Kita pasti menginginkan yang terbaik bagi negeri kita. Terlebih di tengah carut-marut
penanganan wabah corona, sudah semestinya radar kepekaan politik yang tengah
kita pasang tinggi juga mampu menangkap sinyal jahat orkestrasi oligarki. Pasalnya,
pemulusan revisi UU Minerba ini ibarat operasi senyap yang memanfaatkan
kesempatan dalam kesempitan. Bahwa ketika rakyat tengah dibuat sibuk oleh
corona, penguasa dan wakil rakyat justru nampak sekali secara diam-diam memberi
karpet merah oligarki kapitalisme.Yakni dalam rangka penguasaan sektor tambang
batubara. Yang jahatnya, penguasaan ini dilegitimasi melalui undang-undang yang
bahkan sedang dalam proses revisi.
Ini
artinya, sama saja dengan memperkuat legalisasi perampokan harta milik publik
itu sendiri. Padahal saat dikonfirmasi soal anggaran untuk mengatasi wabah
corona saja, pemerintah malah menjual surat utang negara (SUN). Namun ketika
mendengar masa kontrak konglomerat batu bara hampir hambis, tanpa pandang
situasi secepat kilat untuk melakukan perpanjangan lewat revisi undang-undang. Yang
jelas-jelas ini berdampak secara jangka panjang pada ekonomi rakyat hingga
tingkat yang paling melarat.
Berbagai
fenomena yang amburadul belakangan ini semakin membuktikan dengan tegas akan
watak rezim kapitalistik yang hanya berpihak pada kepentingan segelintir elite
dan abai terhadap kepentingan rakyat. Mereka benar-benar oportunis di tengah
wabah bahkan hilang empati terhadap derita rakyat. Karena itu, rakyat harus
tetap sadar dan waspada, bukan hanya pada virus corona, terlebih pada virus lain
yang sama-sama membuat rakyat resah.
Liberalisasi
ekonomi sudah lebih dari cukup menjadi bukti lenyapnya peran pemerintah untuk
hadir bagi rakyatnya. Fungsi kepemimpinan dan kepengaturannya sudah mati.
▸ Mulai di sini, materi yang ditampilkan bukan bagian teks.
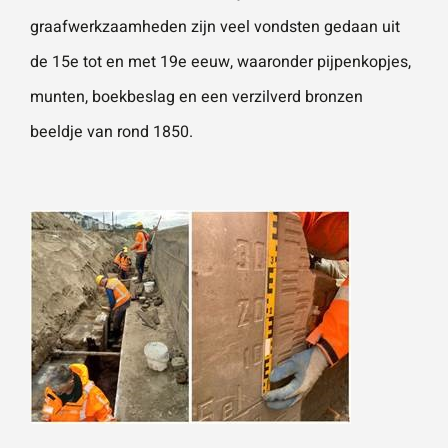
graafwerkzaamheden zijn veel vondsten gedaan uit
de 15e tot en met 19e eeuw, waaronder pijpenkopjes,
munten, boekbeslag en een verzilverd bronzen
beeldje van rond 1850.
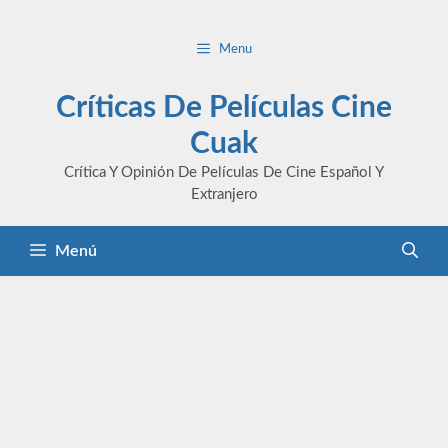
Saltar
al
Menu
contenido
Críticas De Películas Cine
Cuak
Crítica Y Opinión De Películas De Cine Español Y
Extranjero
Menú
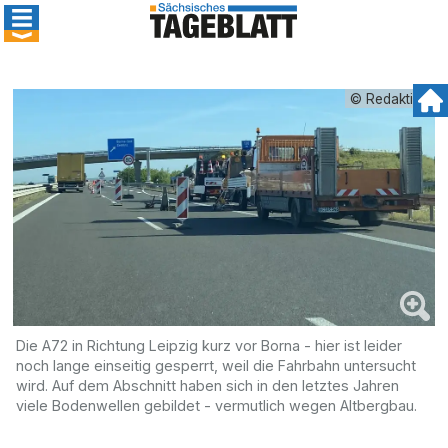
© Redaktion
Die A72 in Richtung Leipzig kurz vor Borna - hier ist leider
noch lange einseitig gesperrt, weil die Fahrbahn untersucht
wird. Auf dem Abschnitt haben sich in den letztes Jahren
viele Bodenwellen gebildet - vermutlich wegen Altbergbau.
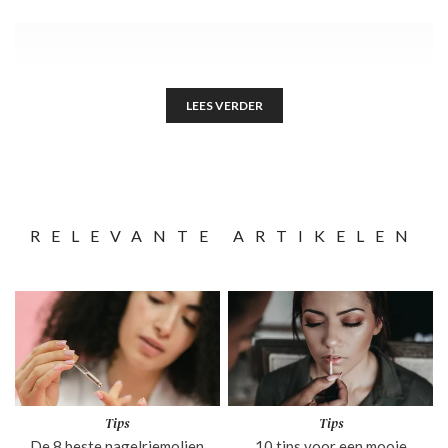
LEES VERDER
RELEVANTE ARTIKELEN
Tips
Tips
De 8 beste nagelriemolien
10 tips voor een mooie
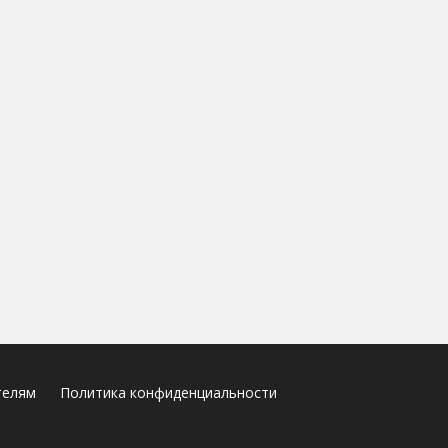
телям
Политика конфиденциальности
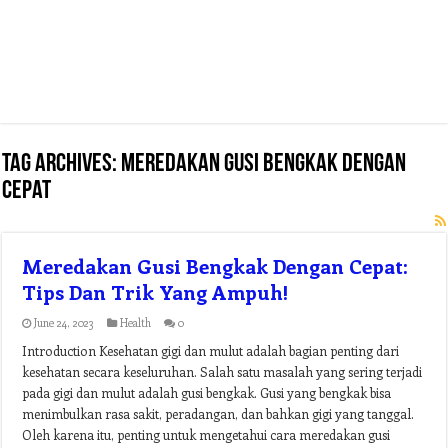
Tag Archives:
meredakan gusi bengkak dengan
cepat
Meredakan Gusi Bengkak Dengan Cepat:
Tips Dan Trik Yang Ampuh!
June 24, 2023
Health
0
Introduction Kesehatan gigi dan mulut adalah bagian penting dari
kesehatan secara keseluruhan. Salah satu masalah yang sering terjadi
pada gigi dan mulut adalah gusi bengkak. Gusi yang bengkak bisa
menimbulkan rasa sakit, peradangan, dan bahkan gigi yang tanggal.
Oleh karena itu, penting untuk mengetahui cara meredakan gusi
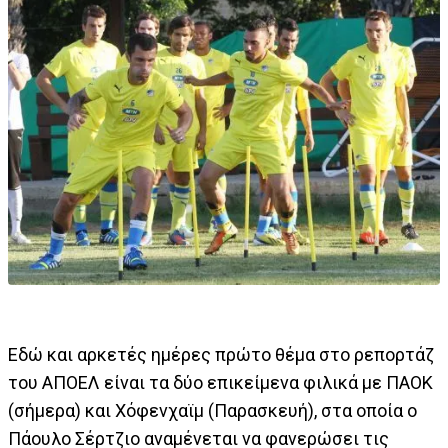
Εδώ και αρκετές ημέρες πρώτο θέμα στο ρεπορτάζ
του ΑΠΟΕΛ είναι τα δύο επικείμενα φιλικά με ΠΑΟΚ
(σήμερα) και Χόφενχαϊμ (Παρασκευή), στα οποία ο
Πάουλο Σέρτζιο αναμένεται να φανερώσει τις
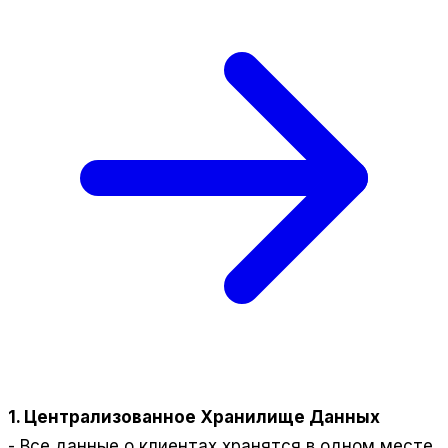
1. Централизованное Хранилище Данных
- Все данные о клиентах хранятся в одном месте,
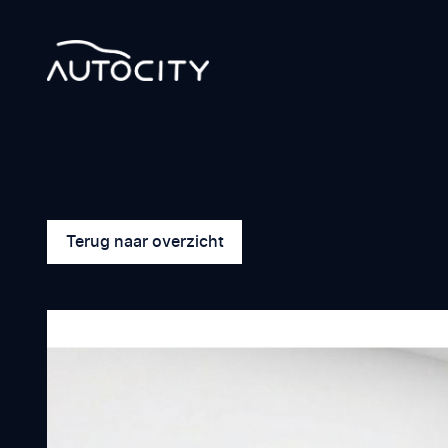
Terug naar overzicht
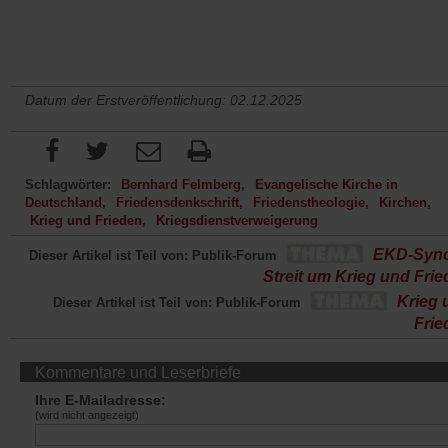
Datum der Erstveröffentlichung: 02.12.2025
Schlagwörter:
Bernhard Felmberg
Evangelische Kirche in
Deutschland
Friedensdenkschrift
Friedenstheologie
Kirchen
Krieg und Frieden
Kriegsdienstverweigerung
EKD-Syn
Dieser Artikel ist Teil von: Publik-Forum
Streit um Krieg und Fri
Krieg 
Dieser Artikel ist Teil von: Publik-Forum
Frie
Kommentare und Leserbriefe
Ihre E-Mailadresse:
(wird nicht angezeigt)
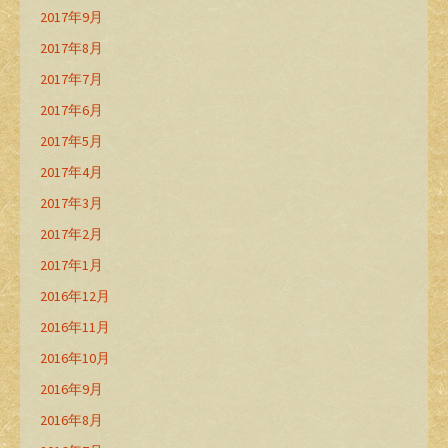
2017年9月
2017年8月
2017年7月
2017年6月
2017年5月
2017年4月
2017年3月
2017年2月
2017年1月
2016年12月
2016年11月
2016年10月
2016年9月
2016年8月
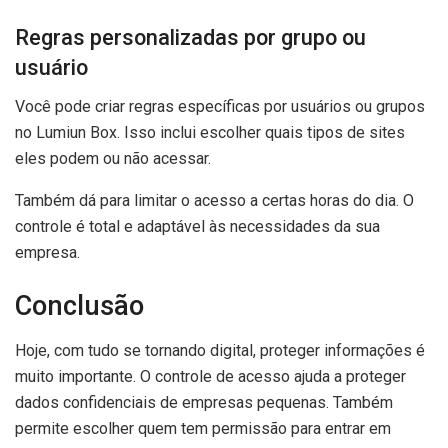
Regras personalizadas por grupo ou
usuário
Você pode criar regras específicas por usuários ou grupos
no Lumiun Box. Isso inclui escolher quais tipos de sites
eles podem ou não acessar.
Também dá para limitar o acesso a certas horas do dia. O
controle é total e adaptável às necessidades da sua
empresa.
Conclusão
Hoje, com tudo se tornando digital, proteger informações é
muito importante. O controle de acesso ajuda a proteger
dados confidenciais de empresas pequenas. Também
permite escolher quem tem permissão para entrar em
Keberadaan rakyat hanya diperhitungkan kala masa coblosan saja. Jika fungsi ini
memang sudah tidak ada, untuk apa lagi kita pertahankan sistem demokrasi yang
rusak dan merusak ini? Mau ganti pemimpin sampai berapa kali lagi agar kita
siuman bahwa perkara sistemlah yang menjadi akar masalah di negeri kita?.
Ayolah
sadar, Janganlah kita sibuk dengan label radikalisme hingga mengkriminalisasi
para ulama dan aktivis Islam. Yang tuduhannya masih belum dapat dibuktikan.
Namun, segeralah berbalik arah. Sibukkan diri dengan muhasabah bersama, umat
Islam dan dunia Islam. Kembalilah pada arus ketakwaan kepada Allah. Yang dengan
akidah Islam itulah modal utama untuk bersatu, kembali pada aturan Sang
Pencipta. Bahwa sudah saatnya kita melihat dan meniru tata kehidupan yang telah
diamalkan oleh suri teladan kita hingga akhir zaman, Rasulullah saw. Sehingga rahmat
dari langit & bumi dirasakan oleh seluruh makhluk, sebab beliau menjalankan
peraturan hidup yang direkomendasikan oleh Allah SWT.